*** Opening DATA IN THIS EXERCISE ***

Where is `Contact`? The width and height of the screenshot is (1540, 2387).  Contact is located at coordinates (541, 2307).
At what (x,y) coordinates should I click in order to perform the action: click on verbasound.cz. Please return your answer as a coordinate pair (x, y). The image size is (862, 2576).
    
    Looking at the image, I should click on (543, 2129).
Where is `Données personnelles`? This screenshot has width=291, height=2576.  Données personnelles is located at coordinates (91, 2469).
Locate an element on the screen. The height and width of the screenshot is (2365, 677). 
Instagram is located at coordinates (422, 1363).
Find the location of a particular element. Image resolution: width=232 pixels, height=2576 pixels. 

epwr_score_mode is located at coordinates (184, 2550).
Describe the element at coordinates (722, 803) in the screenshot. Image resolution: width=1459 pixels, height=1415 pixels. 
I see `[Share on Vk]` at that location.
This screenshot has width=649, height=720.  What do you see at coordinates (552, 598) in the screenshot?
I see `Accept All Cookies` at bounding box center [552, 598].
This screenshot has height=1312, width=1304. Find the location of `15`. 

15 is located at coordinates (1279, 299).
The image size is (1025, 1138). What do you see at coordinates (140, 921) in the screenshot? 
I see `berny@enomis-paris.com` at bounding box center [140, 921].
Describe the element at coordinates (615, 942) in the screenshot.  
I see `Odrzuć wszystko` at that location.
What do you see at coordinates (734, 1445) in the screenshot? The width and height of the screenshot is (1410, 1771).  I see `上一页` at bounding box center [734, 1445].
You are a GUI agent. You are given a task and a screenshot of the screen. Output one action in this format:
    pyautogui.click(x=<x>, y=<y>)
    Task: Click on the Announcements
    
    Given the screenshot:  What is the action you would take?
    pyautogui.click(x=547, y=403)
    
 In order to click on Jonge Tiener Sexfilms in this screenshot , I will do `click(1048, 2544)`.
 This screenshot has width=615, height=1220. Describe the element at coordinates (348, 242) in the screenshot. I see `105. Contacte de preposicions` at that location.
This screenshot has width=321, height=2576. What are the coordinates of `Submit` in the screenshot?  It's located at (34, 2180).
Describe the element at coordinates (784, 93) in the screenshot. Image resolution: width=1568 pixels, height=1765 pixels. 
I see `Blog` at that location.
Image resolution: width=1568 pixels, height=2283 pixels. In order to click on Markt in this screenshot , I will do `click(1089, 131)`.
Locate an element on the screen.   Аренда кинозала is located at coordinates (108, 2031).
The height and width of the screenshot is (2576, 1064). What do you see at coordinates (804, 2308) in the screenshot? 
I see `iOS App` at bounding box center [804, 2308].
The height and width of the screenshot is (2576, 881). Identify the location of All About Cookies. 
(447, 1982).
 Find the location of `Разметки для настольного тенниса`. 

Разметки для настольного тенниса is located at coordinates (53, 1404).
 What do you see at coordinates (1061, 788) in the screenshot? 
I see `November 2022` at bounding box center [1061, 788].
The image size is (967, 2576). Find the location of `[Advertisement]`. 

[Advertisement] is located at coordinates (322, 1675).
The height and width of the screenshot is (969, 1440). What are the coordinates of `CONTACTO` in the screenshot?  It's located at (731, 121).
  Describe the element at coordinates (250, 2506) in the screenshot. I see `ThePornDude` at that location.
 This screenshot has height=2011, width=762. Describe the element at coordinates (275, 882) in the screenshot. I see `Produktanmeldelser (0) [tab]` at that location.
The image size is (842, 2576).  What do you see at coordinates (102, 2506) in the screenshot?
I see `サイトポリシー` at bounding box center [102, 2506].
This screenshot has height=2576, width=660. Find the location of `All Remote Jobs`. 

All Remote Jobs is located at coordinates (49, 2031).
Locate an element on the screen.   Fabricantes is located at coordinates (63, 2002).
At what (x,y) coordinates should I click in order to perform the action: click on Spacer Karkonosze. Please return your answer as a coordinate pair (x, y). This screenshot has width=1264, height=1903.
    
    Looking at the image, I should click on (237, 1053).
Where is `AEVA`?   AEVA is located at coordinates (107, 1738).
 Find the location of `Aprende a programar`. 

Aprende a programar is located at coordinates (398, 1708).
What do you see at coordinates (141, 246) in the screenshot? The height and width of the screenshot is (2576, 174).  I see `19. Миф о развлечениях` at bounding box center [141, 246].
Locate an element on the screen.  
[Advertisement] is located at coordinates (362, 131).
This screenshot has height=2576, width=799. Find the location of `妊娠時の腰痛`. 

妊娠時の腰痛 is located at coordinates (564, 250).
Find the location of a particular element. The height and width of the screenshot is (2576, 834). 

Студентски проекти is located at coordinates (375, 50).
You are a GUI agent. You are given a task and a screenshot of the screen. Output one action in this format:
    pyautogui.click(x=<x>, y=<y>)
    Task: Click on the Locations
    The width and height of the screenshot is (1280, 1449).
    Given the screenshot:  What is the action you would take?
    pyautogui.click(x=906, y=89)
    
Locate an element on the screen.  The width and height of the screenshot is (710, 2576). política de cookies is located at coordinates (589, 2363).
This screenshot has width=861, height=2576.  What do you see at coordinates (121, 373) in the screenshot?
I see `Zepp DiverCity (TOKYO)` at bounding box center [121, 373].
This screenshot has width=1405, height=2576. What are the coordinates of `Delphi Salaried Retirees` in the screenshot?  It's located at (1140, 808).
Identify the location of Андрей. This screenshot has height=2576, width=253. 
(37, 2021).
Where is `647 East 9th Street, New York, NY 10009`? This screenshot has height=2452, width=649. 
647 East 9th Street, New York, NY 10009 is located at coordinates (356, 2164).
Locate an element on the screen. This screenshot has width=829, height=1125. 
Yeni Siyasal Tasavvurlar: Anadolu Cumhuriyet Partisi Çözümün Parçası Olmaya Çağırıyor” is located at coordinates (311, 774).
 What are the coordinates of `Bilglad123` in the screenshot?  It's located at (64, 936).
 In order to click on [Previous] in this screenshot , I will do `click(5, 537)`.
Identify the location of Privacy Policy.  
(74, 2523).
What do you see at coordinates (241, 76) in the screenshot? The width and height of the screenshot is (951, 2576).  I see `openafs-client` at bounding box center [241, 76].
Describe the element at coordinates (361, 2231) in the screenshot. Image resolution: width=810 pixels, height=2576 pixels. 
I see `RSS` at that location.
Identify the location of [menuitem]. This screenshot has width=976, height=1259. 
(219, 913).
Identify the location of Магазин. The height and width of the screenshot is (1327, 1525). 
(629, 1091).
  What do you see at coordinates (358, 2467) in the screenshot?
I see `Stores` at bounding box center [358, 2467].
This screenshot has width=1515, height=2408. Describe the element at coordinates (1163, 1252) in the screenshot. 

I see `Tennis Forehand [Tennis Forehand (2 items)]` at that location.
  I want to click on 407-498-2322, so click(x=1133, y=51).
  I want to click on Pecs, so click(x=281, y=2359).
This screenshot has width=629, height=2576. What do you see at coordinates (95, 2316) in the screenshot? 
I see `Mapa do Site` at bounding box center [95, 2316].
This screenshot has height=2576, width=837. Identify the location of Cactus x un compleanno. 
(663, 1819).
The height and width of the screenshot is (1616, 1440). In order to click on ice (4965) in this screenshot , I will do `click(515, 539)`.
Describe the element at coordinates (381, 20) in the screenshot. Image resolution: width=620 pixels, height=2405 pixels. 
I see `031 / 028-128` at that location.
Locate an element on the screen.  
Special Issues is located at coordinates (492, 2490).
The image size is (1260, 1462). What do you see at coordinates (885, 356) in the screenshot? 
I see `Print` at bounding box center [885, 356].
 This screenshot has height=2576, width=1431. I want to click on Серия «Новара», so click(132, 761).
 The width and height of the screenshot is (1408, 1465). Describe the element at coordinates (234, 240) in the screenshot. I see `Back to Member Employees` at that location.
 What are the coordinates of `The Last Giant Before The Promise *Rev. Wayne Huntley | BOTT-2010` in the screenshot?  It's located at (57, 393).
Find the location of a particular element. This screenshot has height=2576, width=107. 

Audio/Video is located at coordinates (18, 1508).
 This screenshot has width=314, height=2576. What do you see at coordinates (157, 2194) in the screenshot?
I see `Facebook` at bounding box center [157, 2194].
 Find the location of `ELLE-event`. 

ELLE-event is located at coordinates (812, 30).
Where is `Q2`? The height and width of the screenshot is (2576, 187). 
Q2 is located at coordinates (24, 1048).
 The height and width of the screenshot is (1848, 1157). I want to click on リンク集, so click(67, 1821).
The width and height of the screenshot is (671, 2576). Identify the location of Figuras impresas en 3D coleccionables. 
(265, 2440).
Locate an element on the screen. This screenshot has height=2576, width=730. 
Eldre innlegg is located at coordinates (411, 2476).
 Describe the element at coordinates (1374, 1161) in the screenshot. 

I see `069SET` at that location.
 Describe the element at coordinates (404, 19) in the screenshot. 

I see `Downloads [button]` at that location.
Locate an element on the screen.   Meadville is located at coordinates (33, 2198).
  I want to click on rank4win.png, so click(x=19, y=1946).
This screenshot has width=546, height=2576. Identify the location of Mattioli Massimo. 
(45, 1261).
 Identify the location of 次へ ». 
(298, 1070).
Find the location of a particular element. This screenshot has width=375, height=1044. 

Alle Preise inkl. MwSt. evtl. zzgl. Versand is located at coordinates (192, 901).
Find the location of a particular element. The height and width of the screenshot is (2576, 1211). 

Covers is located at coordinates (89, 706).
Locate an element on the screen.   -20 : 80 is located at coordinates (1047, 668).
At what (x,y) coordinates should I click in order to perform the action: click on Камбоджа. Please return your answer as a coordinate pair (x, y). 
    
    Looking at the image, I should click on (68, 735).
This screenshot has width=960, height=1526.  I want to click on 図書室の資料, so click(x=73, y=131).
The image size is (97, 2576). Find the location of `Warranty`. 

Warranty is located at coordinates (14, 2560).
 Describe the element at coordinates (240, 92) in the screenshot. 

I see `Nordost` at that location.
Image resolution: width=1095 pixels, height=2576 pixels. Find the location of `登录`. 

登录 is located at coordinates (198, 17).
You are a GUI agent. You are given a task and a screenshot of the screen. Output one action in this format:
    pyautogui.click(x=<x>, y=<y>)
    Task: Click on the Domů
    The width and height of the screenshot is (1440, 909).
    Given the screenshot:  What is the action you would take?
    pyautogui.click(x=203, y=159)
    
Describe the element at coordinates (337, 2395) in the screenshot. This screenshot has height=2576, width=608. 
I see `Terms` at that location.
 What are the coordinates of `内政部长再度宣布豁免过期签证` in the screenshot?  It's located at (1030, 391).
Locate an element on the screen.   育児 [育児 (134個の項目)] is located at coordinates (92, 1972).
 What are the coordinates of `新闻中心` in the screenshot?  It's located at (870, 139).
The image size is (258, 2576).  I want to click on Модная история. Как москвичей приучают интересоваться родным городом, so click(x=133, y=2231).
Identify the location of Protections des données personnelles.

*** Closing DATA IN THIS EXERCISE ***

◆ WORK REQUIRED:
Give the number of lines above containing the word "personnelles", with no other text.

◆ SOLUTION:
2